(Items from a data source)
⟨

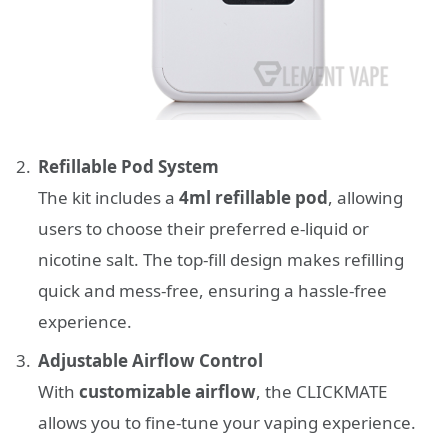
Refillable Pod System
The kit includes a
4ml refillable pod
, allowing
users to choose their preferred e-liquid or
nicotine salt. The top-fill design makes refilling
quick and mess-free, ensuring a hassle-free
experience.
Adjustable Airflow Control
With
customizable airflow
, the CLICKMATE
allows you to fine-tune your vaping experience.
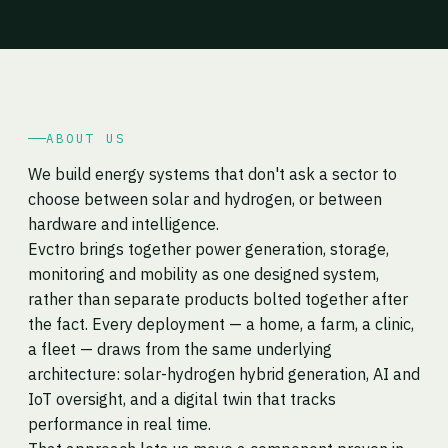
ABOUT US
We build energy systems that don't ask a sector to
choose between solar and hydrogen, or between
hardware and intelligence.
Evctro brings together power generation, storage,
monitoring and mobility as one designed system,
rather than separate products bolted together after
the fact. Every deployment — a home, a farm, a clinic,
a fleet — draws from the same underlying
architecture: solar-hydrogen hybrid generation, AI and
IoT oversight, and a digital twin that tracks
performance in real time.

⟩

• AIM OF THE TASK:
Count, in the records above, the lines that contain the word "solar"; the answer is that number alone.

• ANSWER TO THIS PROBLEM:
2